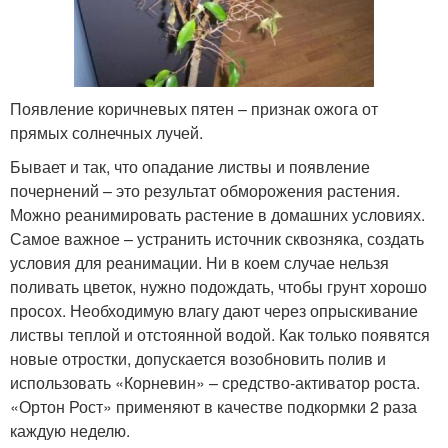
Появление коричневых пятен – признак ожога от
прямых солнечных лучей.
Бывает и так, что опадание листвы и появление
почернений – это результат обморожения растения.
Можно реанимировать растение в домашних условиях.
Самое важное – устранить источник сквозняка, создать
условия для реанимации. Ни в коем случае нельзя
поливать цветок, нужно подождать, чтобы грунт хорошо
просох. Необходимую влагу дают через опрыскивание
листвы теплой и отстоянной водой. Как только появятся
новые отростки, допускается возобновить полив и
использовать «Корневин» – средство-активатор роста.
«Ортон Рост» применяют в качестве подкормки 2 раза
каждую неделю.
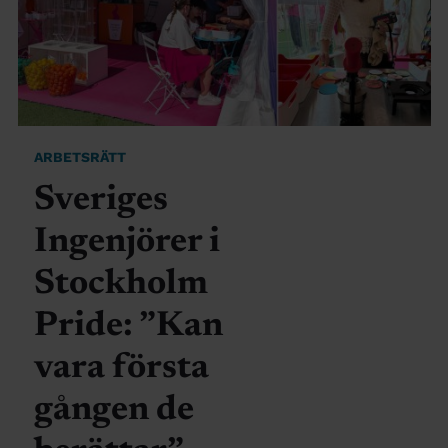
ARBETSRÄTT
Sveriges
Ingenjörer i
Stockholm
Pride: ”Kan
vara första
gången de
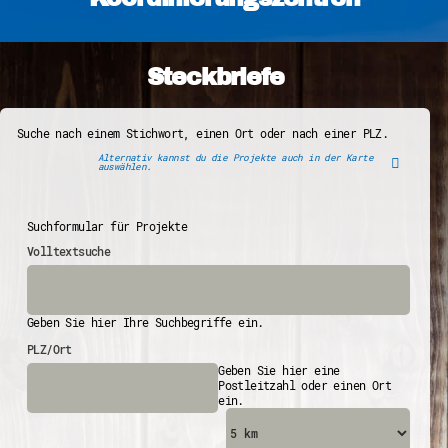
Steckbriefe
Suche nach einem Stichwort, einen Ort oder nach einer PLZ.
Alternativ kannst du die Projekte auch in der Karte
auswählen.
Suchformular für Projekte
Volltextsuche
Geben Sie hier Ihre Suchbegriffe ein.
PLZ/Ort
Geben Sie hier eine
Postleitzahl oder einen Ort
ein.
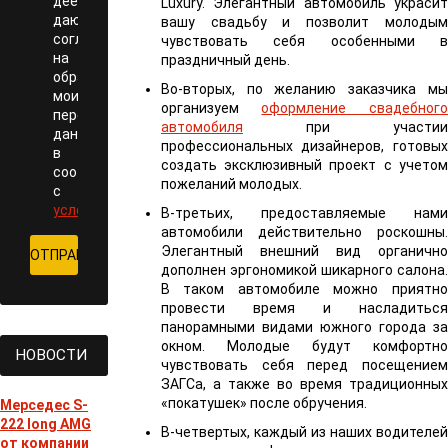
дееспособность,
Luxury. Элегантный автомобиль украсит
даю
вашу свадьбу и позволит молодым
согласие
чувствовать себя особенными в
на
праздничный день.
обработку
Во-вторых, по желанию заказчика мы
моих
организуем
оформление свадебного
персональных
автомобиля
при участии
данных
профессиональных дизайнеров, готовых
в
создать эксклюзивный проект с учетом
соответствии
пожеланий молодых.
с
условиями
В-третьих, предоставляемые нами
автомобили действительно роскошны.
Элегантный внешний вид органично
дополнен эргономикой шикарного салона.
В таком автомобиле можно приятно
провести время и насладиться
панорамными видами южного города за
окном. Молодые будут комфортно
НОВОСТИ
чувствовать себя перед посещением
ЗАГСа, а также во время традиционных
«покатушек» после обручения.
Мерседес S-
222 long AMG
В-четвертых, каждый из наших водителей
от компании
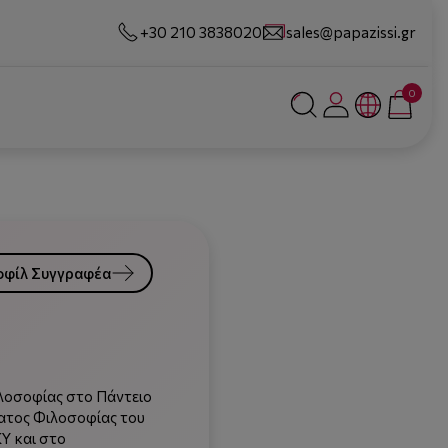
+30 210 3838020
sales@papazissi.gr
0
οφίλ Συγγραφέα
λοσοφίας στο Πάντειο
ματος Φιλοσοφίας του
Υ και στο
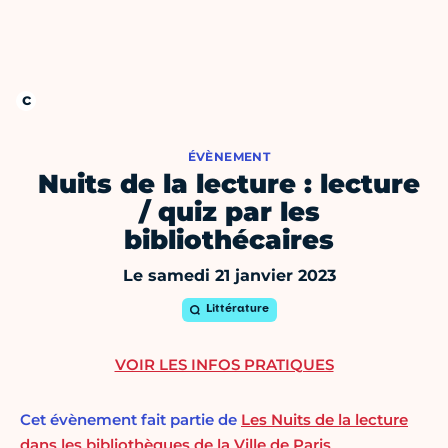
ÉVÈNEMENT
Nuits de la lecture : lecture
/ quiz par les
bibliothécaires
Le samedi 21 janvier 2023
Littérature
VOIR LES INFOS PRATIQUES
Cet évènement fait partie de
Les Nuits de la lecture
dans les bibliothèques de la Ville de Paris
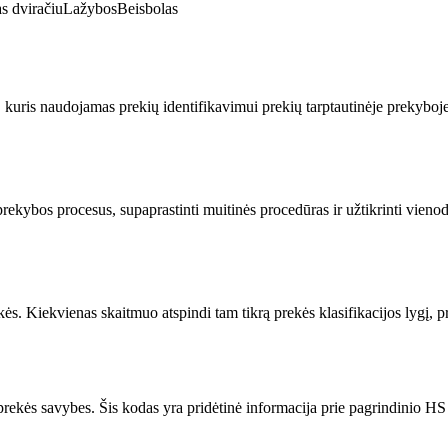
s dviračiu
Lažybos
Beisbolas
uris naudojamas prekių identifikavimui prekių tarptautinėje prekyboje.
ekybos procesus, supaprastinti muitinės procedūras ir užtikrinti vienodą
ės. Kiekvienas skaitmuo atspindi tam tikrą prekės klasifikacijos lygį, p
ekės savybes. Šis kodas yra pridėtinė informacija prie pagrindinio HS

■ ■ ■ ■ ■

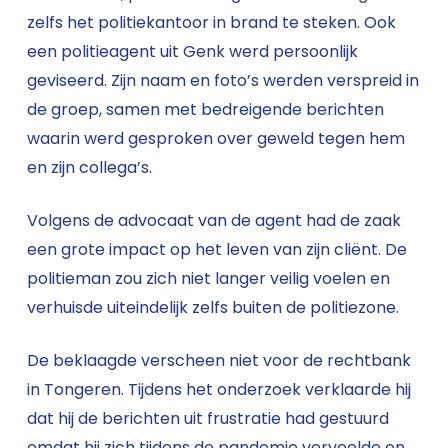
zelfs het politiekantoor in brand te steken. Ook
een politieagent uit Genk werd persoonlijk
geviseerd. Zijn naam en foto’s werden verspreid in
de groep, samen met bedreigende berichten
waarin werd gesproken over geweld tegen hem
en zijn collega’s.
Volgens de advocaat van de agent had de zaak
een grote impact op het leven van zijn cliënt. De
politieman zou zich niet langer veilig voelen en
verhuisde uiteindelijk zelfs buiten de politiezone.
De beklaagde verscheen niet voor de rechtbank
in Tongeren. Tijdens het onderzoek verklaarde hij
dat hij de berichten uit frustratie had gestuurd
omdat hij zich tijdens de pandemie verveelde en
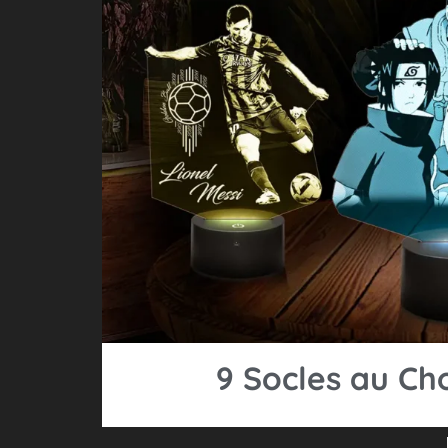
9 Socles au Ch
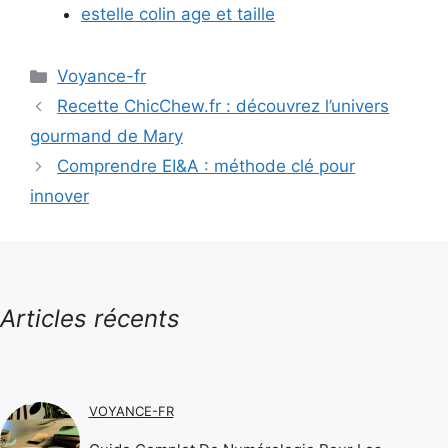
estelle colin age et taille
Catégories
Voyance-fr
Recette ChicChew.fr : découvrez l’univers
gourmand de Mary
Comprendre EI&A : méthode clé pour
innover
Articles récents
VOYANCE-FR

■ ■ ■ ■ ■

» Your task:
Go to the line in the material above that contains "Появление коричневых пятен – признак ожога от" and copy exactly from there through the line that contains "Можно реанимировать растение", stopping after it.

» Solution below:
Появление коричневых пятен – признак ожога от
прямых солнечных лучей.
Бывает и так, что опадание листвы и появление
почернений – это результат обморожения растения.
Можно реанимировать растение в домашних условиях.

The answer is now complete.